WBC:  0.01 k/uL CRITICAL  H:  8.0 g/dL LOW  P:  12 k/uL LOW

Dad continued to be monitored for EBV.  Based upon the latest EBV test results, Dr. Ayala, Dad’s primary BMT doctor, was consulted.  It was determined that Dad would receive an infusion of rituximab.  Rituximab is used to treat EBV post stem cell transplant.  Since Dad experienced rigors, fatigue and mild confusion in the morning, the rituximab treatment was postponed.
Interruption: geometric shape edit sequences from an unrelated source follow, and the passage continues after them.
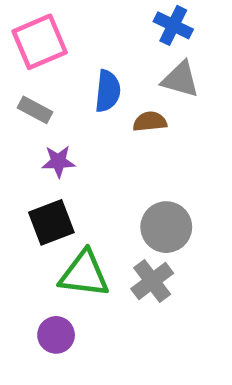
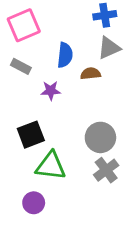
blue cross: (173, 25) -> (105, 15), turned -35
gray triangle: (180, 79) -> (109, 48), turned -40
purple star: (58, 161) -> (51, 91), moved
gray cross: (152, 281) -> (106, 170), moved

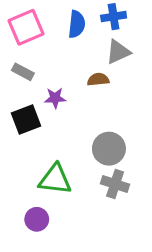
blue semicircle: (65, 55) -> (77, 24), moved
black square: (31, 135) -> (26, 119), moved
gray cross: (106, 170) -> (115, 184), turned -35

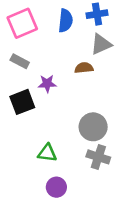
green triangle: (55, 179) -> (47, 153), size x0.7
purple circle: (37, 219) -> (56, 187), moved

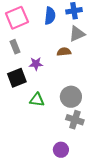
gray rectangle: (20, 61) -> (15, 47), turned 40
green triangle: (47, 153) -> (37, 100), moved
purple circle: (56, 187) -> (61, 150), moved

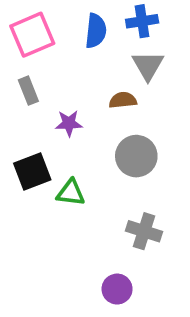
gray triangle: (77, 34) -> (148, 66), turned -36
black square: (17, 78) -> (32, 171), moved
gray circle: (71, 97) -> (136, 156), moved

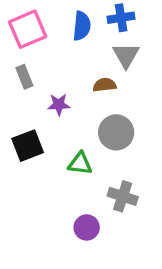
green triangle: (71, 193) -> (80, 164), moved
purple circle: (117, 289) -> (87, 227), moved

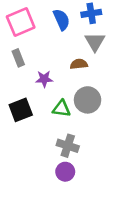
blue semicircle: (82, 26) -> (62, 20), turned -30
green triangle: (80, 164) -> (62, 109), moved
gray cross: (123, 196) -> (68, 146), moved

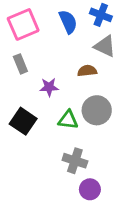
blue cross: (91, 13) -> (101, 15), turned 30
gray triangle: (95, 42) -> (105, 46), turned -35
black square: (21, 110) -> (23, 121), turned -35
purple circle: (65, 172) -> (90, 189), moved

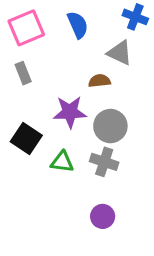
blue cross: (101, 15) -> (135, 17), moved
purple star: (49, 87) -> (70, 112), moved, size x1.5
green triangle: (68, 120) -> (62, 162), moved
gray cross: (75, 161) -> (104, 162), moved

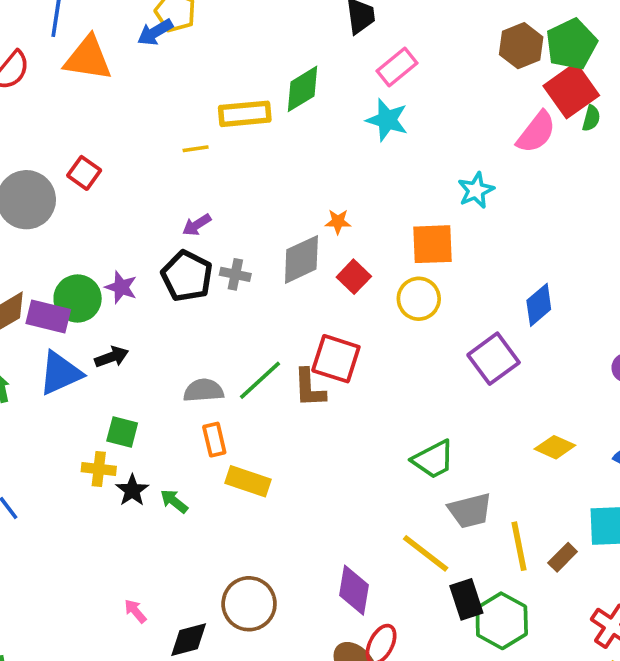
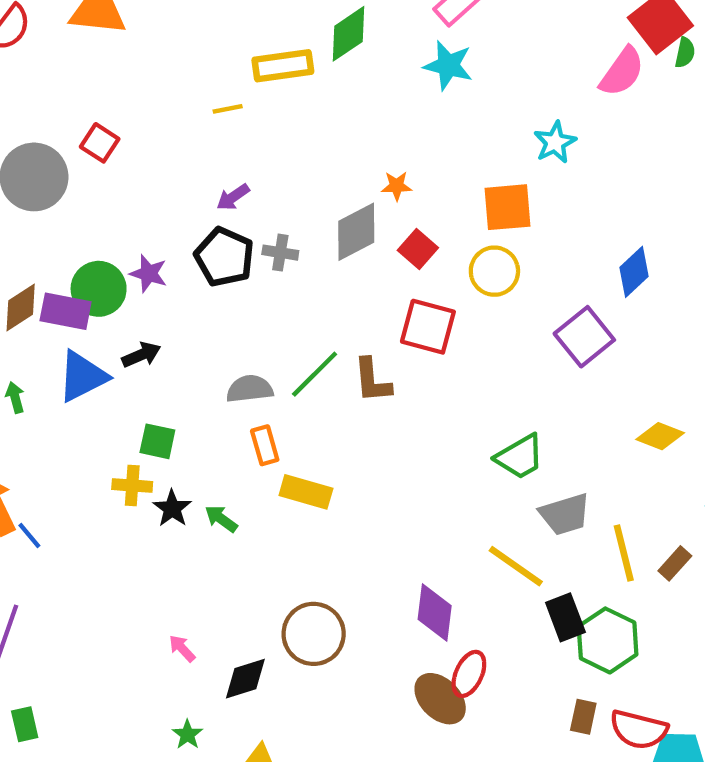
red square: (336, 359) -> (428, 327), moved

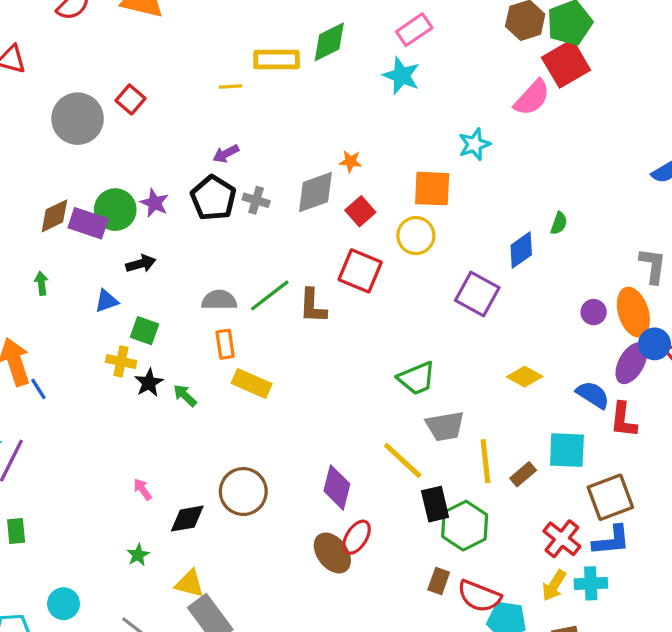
green semicircle: (685, 53) -> (559, 223), moved
purple square: (584, 337) -> (477, 294), turned -30
blue triangle: (82, 376) -> (106, 301), moved, size x0.6

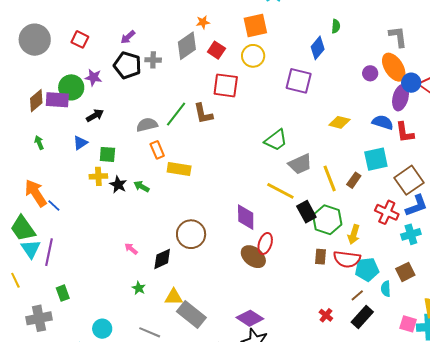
red square: (131, 99) -> (80, 39), moved
yellow arrow: (554, 586) -> (354, 234), moved

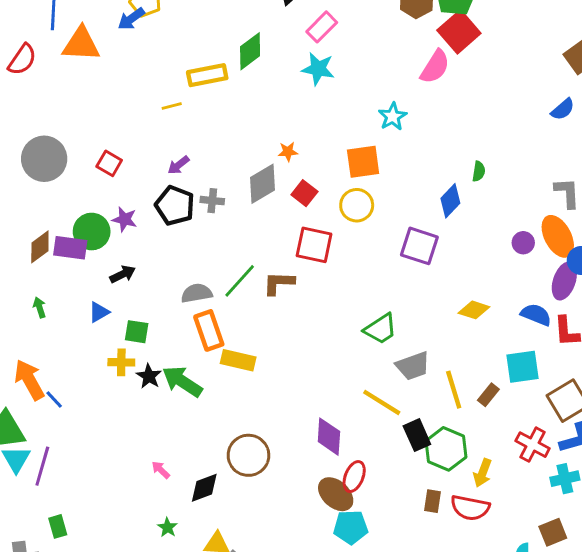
brown L-shape: (203, 114) -> (279, 283), turned 100
orange rectangle: (157, 150) -> (209, 330), size x1.5
green arrow: (141, 186) -> (182, 381), size x1.8
cyan pentagon: (367, 269) -> (351, 527), moved

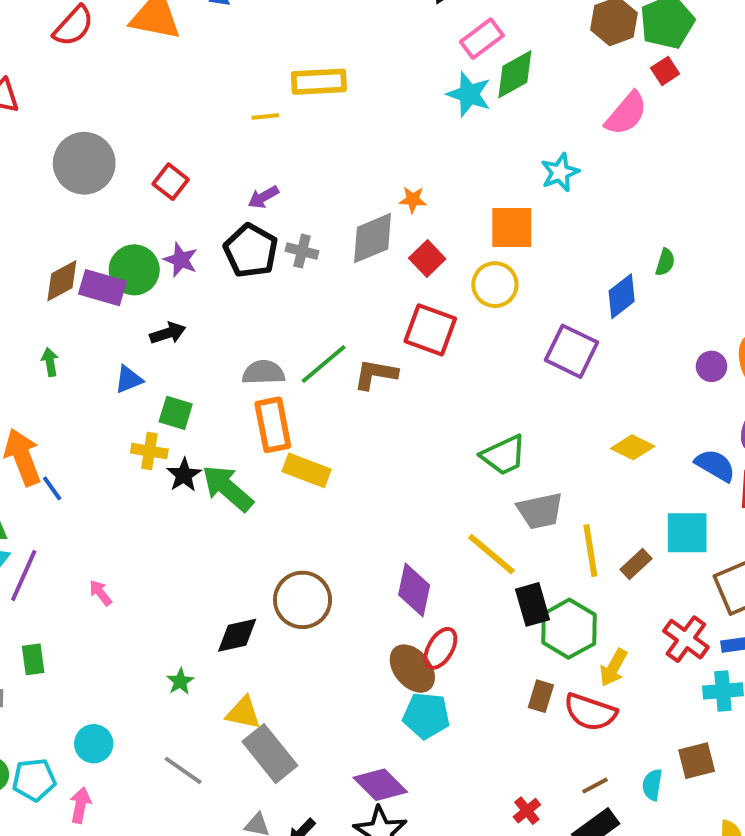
red square: (459, 32) -> (665, 71), size x0.5
green diamond: (250, 51) -> (515, 74), moved
pink arrow: (161, 470) -> (100, 593), moved

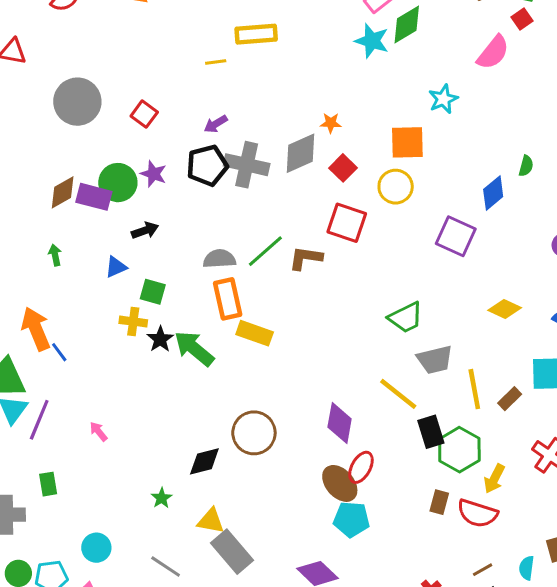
black pentagon: (251, 251) -> (207, 165), turned 30
gray cross: (302, 251) -> (247, 165), size x1.8

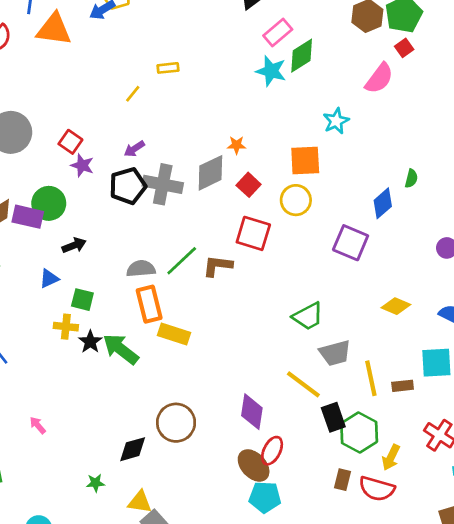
yellow rectangle: (256, 34) -> (168, 68), size x0.6
yellow line: (216, 62) -> (133, 94), turned -42
purple star: (154, 174) -> (82, 165), moved
brown rectangle: (510, 399) -> (403, 386), turned 40
green star: (162, 498) -> (95, 483), turned 30

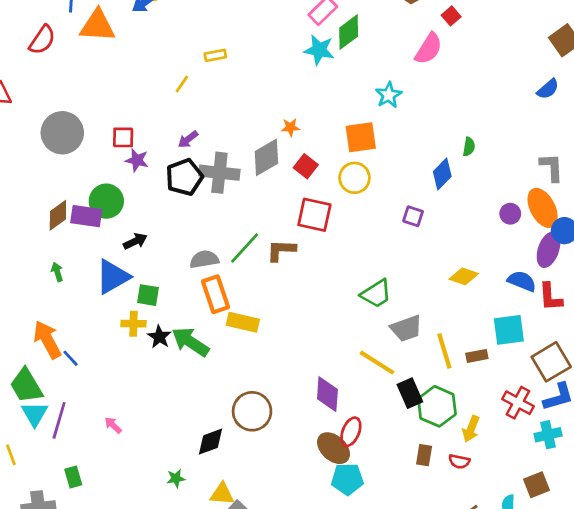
red square: (70, 142) -> (123, 137), turned -30
purple square: (351, 243) -> (413, 216), size x0.6
blue triangle: (49, 279) -> (113, 277), size x1.8
red semicircle: (377, 489) -> (459, 461), size x0.6

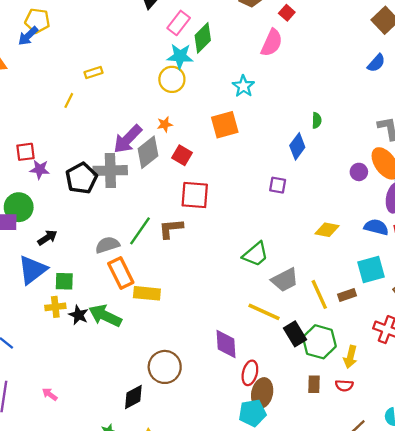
purple arrow: (188, 139) -> (128, 139), moved, size x1.8
yellow circle: (355, 178) -> (172, 79), moved
brown ellipse: (334, 448) -> (262, 393), moved, turned 68

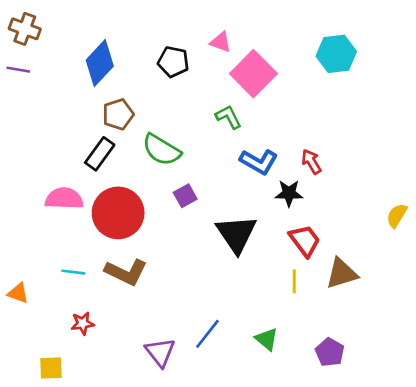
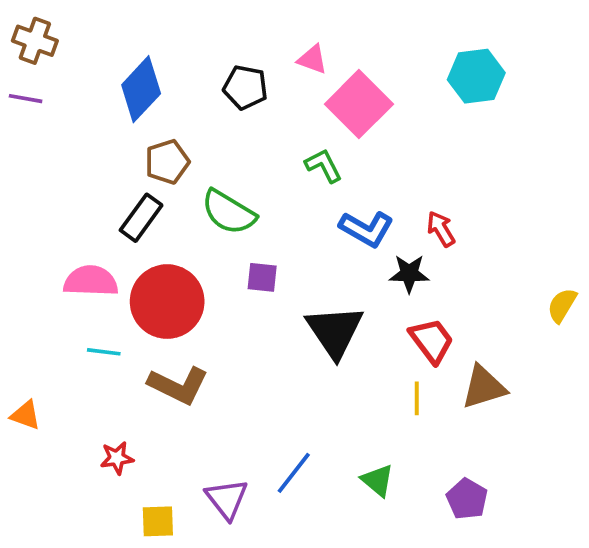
purple square: (185, 196) -> (262, 277), turned 35
cyan line: (73, 272) -> (104, 352), moved
yellow square: (51, 368) -> (158, 521), moved

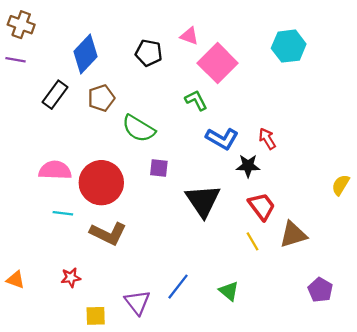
black rectangle: (141, 218) -> (55, 95), moved
yellow line: (417, 398) -> (253, 241), turned -30
orange triangle: (26, 415) -> (16, 280), moved
purple pentagon: (467, 499) -> (320, 290), moved

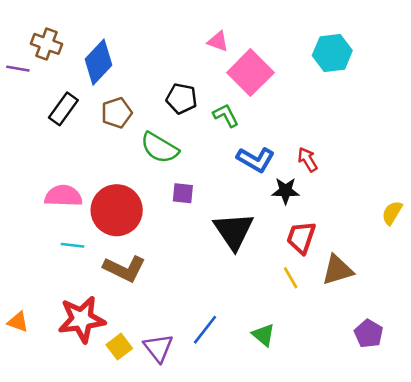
brown cross: (21, 25) -> (47, 44), moved
black pentagon: (149, 53) -> (182, 98), moved
red trapezoid: (262, 206) -> (301, 237), turned -124
red star: (71, 277) -> (82, 319), size x2.0
yellow square: (96, 316) -> (119, 347), moved, turned -35

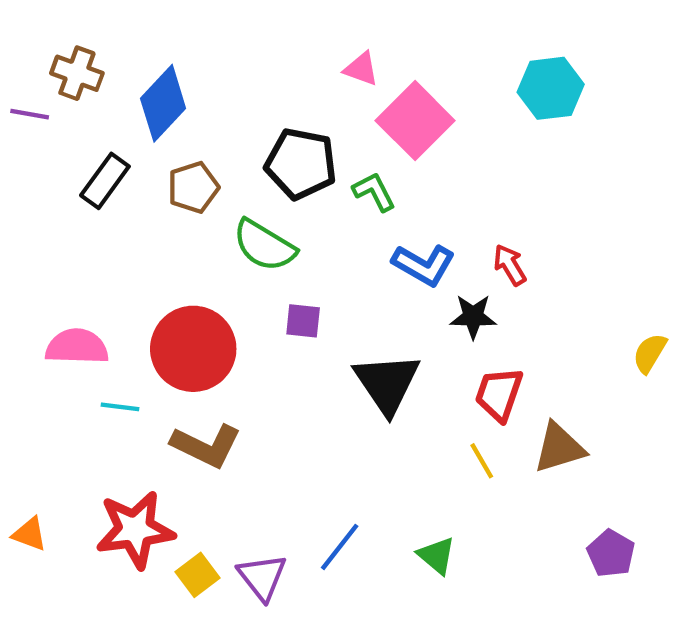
black pentagon: (182, 98) -> (301, 164), size x1.4
pink semicircle: (63, 196) -> (77, 347), moved

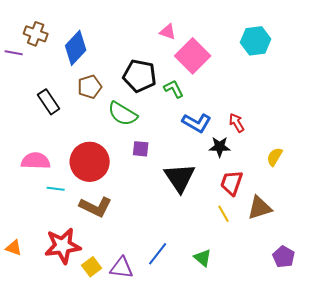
black rectangle: (105, 181) -> (49, 102), moved, turned -70
yellow semicircle: (650, 353) -> (275, 157), moved
purple triangle: (262, 577) -> (122, 268), turned -45

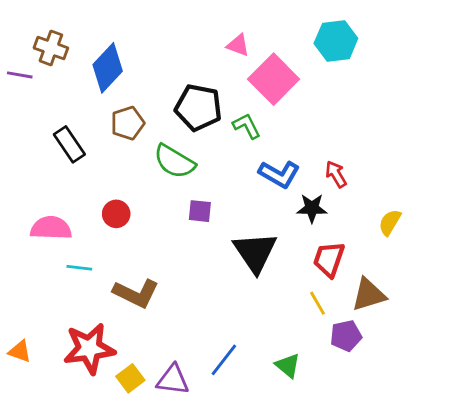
cyan hexagon: (256, 41) -> (336, 41), moved
red circle: (90, 162) -> (116, 214), moved, size x0.5
purple pentagon: (284, 257) -> (346, 336), moved, turned 30

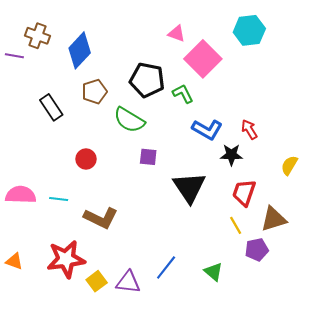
pink semicircle: (51, 228) -> (21, 195), moved

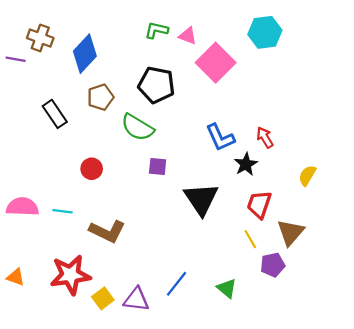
green L-shape: (183, 94) -> (156, 30), moved, turned -50
blue L-shape: (207, 129) -> (220, 137), turned 36
black star: (231, 155) -> (246, 164), turned -30
brown triangle: (274, 219) -> (291, 232), turned -32

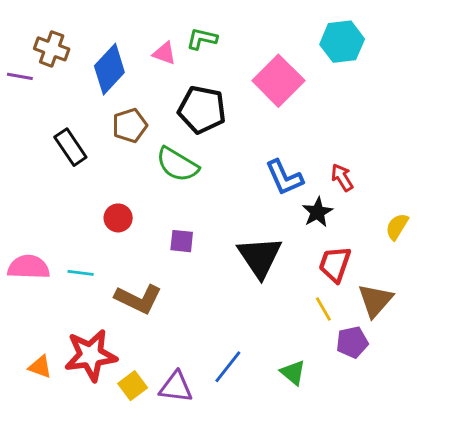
pink triangle: (188, 36) -> (164, 53), moved
purple square: (158, 166) -> (182, 241), moved
orange triangle: (16, 277) -> (40, 367), moved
Dad complained of further pain in his mouth and throat.  Dad continued to take oxycodone and magic mouthwash to provide relief from the mucositis. Two X-rays were taken (chest and abdomen).  Dad restarted supplemental oxygen.

His cultures indicated MRSA.  Dad was started on two new antibiotics, vancomycin and Zosyn (piperacillin/tazobactam).  Vancomycin is used to treat infection of the intestines.  Zosyn is the combination of two penicillins.

Dad experienced an abnormal heart rate last night, which was resolved with metoprolol.  Dad’s atrial fibrillation continued to be addressed with the oral amiodarone.  He continued to receive lasix, a diuretic, to address the fluid retention.  Dad remained on a clear liquid diet.  Dad had a foley catheter placed since he was at a high fall risk.  Dad was given Imodium to treat his diarrhea.

Adenovirus was ruled out as the cause of blood in Dad’s urine.  BK virus was still a possibility.  Set a goal to maintain Dad’s platelets at 20.

Dad’s sodium was high again at 147 mmol/L.  Dr. Baluch, BMT infectious disease, noted that Dad’s T. bilirubin was mildly elevated and wanted to monitor trend.